Task statement: Across the data below, count every line where the string "week" appears. Answer with the number alone.

Data extract:
--*--

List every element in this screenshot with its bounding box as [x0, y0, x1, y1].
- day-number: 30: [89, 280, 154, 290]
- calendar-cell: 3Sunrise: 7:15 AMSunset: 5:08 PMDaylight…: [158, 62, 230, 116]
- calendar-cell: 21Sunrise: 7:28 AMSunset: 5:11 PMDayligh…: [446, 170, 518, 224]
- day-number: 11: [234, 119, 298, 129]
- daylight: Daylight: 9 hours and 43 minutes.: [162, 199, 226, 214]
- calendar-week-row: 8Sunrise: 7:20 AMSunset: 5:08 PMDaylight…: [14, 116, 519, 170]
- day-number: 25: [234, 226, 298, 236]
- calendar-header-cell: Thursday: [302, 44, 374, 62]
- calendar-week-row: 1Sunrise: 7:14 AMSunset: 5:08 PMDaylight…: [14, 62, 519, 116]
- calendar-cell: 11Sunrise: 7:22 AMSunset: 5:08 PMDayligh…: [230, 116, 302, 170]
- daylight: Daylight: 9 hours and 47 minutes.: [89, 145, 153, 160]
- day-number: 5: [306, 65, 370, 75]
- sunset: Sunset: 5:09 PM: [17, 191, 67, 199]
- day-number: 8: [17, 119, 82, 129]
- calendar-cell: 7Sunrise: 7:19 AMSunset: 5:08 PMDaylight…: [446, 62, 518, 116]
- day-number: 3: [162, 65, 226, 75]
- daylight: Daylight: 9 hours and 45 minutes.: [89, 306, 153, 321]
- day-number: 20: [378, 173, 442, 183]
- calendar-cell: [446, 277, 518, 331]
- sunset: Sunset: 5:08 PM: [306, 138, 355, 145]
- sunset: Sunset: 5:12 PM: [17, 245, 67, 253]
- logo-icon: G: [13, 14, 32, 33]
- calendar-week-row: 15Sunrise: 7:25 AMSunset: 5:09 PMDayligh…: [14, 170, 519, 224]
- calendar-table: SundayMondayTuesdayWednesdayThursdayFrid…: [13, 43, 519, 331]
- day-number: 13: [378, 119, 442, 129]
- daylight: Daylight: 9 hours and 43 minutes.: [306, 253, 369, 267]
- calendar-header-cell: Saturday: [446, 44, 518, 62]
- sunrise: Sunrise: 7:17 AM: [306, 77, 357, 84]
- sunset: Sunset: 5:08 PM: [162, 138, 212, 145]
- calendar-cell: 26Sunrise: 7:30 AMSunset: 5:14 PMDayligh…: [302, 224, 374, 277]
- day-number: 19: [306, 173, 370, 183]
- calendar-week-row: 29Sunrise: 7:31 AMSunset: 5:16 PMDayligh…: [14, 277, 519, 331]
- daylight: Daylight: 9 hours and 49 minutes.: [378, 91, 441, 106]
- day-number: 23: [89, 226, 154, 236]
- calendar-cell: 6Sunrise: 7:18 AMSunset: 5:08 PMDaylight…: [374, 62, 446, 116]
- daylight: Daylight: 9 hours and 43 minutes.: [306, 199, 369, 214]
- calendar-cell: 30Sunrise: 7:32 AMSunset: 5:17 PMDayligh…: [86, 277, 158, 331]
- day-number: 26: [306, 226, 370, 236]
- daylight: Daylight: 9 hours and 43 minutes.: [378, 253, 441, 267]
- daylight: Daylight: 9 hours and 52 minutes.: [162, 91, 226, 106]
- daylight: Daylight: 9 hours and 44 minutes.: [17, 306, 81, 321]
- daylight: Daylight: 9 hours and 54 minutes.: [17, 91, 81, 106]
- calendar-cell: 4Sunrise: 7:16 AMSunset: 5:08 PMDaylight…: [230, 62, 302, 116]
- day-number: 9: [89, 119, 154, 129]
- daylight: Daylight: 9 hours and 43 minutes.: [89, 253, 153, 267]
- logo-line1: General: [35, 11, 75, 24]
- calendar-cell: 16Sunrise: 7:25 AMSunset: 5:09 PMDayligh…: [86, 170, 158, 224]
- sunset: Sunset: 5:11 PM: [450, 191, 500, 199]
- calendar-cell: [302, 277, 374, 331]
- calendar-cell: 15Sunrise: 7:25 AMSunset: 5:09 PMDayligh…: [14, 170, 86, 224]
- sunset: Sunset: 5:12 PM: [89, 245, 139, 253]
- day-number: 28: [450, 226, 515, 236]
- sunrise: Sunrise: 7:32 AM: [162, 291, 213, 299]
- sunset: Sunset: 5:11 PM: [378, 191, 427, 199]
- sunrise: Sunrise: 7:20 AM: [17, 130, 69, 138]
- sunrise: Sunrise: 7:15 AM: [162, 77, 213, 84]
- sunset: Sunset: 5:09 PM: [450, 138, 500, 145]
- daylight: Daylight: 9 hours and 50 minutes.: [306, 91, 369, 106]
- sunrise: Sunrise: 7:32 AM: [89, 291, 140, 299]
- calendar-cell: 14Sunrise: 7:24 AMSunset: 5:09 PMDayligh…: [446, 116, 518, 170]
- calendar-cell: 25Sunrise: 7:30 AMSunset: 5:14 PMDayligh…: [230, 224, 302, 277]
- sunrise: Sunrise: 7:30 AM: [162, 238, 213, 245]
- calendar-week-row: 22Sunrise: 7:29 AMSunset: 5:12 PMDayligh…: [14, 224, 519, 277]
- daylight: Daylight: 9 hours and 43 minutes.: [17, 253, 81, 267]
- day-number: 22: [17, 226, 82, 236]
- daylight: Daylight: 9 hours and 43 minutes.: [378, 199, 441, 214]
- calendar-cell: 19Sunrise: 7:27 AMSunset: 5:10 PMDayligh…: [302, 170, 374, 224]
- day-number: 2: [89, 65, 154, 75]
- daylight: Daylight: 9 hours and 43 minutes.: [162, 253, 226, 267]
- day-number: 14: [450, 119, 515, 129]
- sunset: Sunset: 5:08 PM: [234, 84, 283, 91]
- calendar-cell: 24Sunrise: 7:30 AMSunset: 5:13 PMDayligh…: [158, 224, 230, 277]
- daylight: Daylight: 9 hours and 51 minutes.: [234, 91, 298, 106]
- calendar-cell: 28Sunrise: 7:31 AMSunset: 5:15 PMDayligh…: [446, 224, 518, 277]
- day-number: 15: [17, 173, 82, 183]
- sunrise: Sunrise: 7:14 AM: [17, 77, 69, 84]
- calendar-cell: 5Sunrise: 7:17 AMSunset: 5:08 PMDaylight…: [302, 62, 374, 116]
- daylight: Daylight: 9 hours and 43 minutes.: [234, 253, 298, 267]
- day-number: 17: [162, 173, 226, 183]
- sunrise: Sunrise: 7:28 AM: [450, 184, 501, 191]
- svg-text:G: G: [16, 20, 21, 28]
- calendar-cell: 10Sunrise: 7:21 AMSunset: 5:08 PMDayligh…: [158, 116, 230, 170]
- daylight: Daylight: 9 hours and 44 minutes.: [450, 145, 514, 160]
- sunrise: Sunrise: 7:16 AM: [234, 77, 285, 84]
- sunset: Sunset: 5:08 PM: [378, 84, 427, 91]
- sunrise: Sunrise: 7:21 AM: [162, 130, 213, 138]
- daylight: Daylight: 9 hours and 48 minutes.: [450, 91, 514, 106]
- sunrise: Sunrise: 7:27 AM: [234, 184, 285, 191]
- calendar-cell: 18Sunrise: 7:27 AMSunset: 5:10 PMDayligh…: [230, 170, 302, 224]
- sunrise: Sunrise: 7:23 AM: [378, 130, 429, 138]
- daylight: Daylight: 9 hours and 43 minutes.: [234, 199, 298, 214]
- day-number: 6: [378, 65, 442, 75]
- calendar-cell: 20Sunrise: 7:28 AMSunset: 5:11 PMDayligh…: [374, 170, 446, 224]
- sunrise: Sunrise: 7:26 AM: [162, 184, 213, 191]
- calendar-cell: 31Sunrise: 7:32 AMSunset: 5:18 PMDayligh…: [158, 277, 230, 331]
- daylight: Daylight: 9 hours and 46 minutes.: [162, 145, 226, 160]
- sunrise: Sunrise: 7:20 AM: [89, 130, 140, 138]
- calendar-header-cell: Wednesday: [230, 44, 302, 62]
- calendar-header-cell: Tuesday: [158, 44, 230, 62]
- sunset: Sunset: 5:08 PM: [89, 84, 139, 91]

--*--

Solution to this problem: 5